The guilty plea on April 10 changed the path of the case. It removed the need for prosecutors to call the parents, police officers, medical workers or other witnesses at trial. It also meant a jury would not decide whether the knife evidence, vehicle stop, victim statements and Lester’s admission proved the charges beyond a reasonable doubt. By pleading guilty, Lester accepted criminal responsibility for both attempted murder counts. The public reports do not include a detailed plea transcript, but the court record shows the plea was accepted before sentencing. At sentencing, the court imposed 135 months and 15 days, which is slightly more than 11 years. The court also applied 245 days of jail credit for time Lester had already spent in custody after his arrest. Local reports said he would serve the sentence at the Minnesota Correctional Facility in St. Cloud. The prison term closed the district court case at the trial level, though later records could still show prison status, supervised release information or any postconviction filings.

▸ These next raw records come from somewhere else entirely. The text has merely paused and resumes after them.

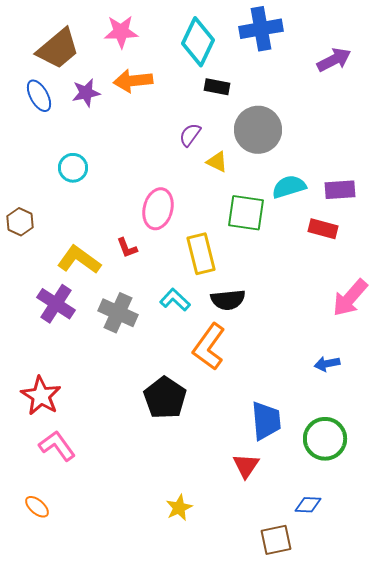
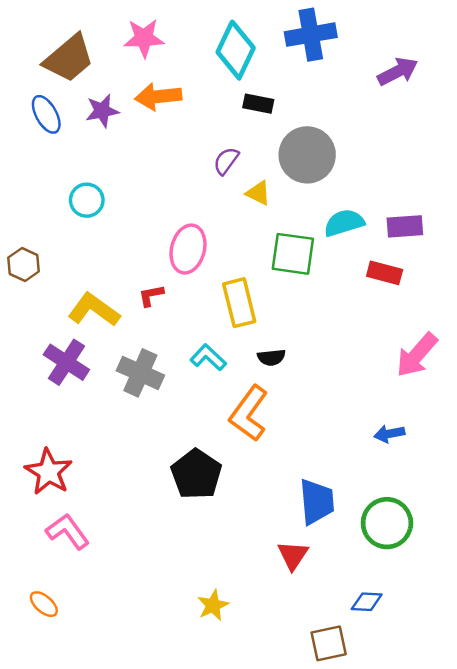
red L-shape: (127, 248) -> (151, 295), turned 100
black semicircle: (228, 300) -> (271, 357), size x0.7

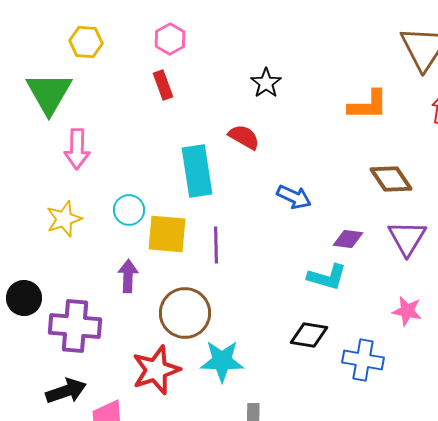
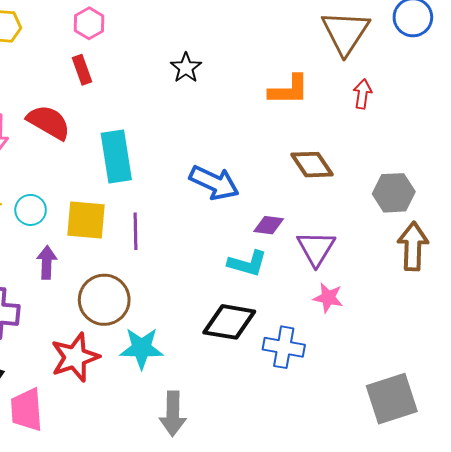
red semicircle: (244, 137) -> (49, 122), moved, size x1.4
blue arrow: (294, 197) -> (214, 183), size x1.4
cyan circle: (129, 210) -> (31, 210), moved
purple triangle: (407, 238) -> (316, 248), moved
black diamond: (309, 335) -> (229, 322), size x1.4

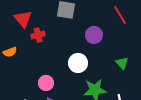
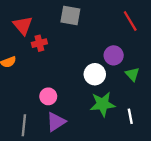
purple circle: (94, 35) -> (114, 55), moved
white circle: (78, 63) -> (95, 74), moved

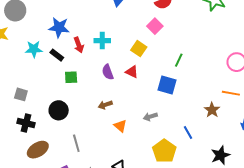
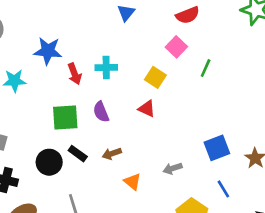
black rectangle: (57, 55) -> (78, 154), moved
green line: (179, 60) -> (206, 68), moved
purple semicircle: (108, 72) -> (101, 112), moved
green square: (71, 77) -> (65, 118), size x1.5
blue square: (167, 85) -> (217, 148), moved, turned -36

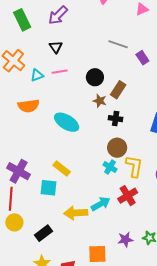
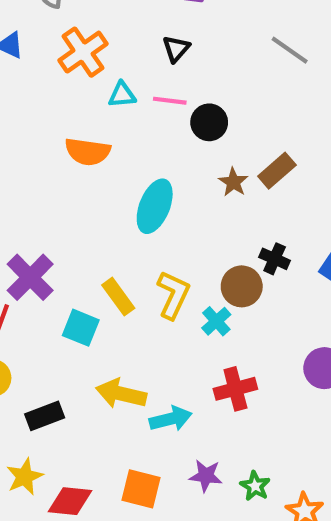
gray line: (118, 44) -> (290, 50), moved
black circle: (95, 77) -> (209, 122), moved
black cross: (116, 119) -> (275, 259), moved
cyan ellipse: (67, 122) -> (155, 206), turned 65
yellow L-shape: (134, 166) -> (173, 295), moved
cyan arrow: (101, 204) -> (171, 419), moved

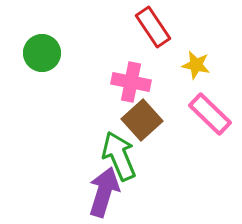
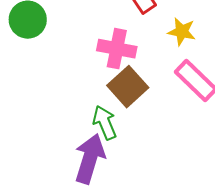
green arrow: (119, 156) -> (105, 123), size x0.7

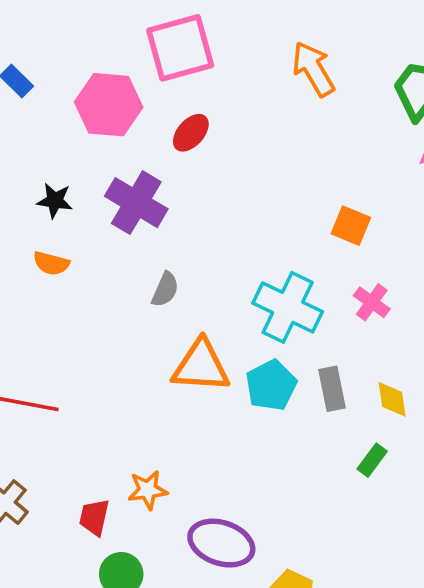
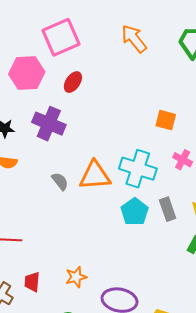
gray semicircle: (165, 290) -> (60, 181), moved, turned -54
orange triangle: (201, 366) -> (95, 176), moved
red trapezoid: (94, 517) -> (32, 282), moved

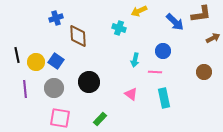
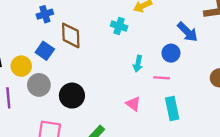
blue arrow: (175, 22) -> (187, 32), moved
blue square: (56, 61) -> (45, 51), moved
black circle: (89, 82) -> (72, 96), moved
gray circle: (54, 88) -> (39, 85), moved

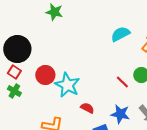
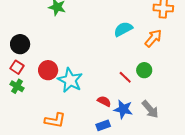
black circle: (17, 49) -> (20, 44), size x0.7
red semicircle: (87, 108) -> (104, 101), moved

The sentence followed a chain of facts that remained consistent across reports. A call came from the home around 6 p.m. Sept. 5. Officers found one victim on a deck and another at a neighbor’s house. Both had multiple stab wounds and survived after critical injuries. Police found a bloody knife at the home. Lester was found in a vehicle several hours later. Officers reported another kitchen knife and suspected methamphetamine in the car. He admitted the stabbing and later pleaded guilty.

The court record does not fill in every personal detail. It does not name the parents in the public news reports, describe their relationship with Lester before that night or explain why the violence erupted. It does not say whether either parent spoke at sentencing. It does show the official result: two attempted murder convictions and a state prison sentence measured in years, not months.

The next records likely to show movement would be state prison records, any appeal filing or later supervision entries after he serves the custody portion of his sentence. Lester’s case now stands as a resolved Hennepin County felony prosecution.

Author note: Last updated June 15, 2026.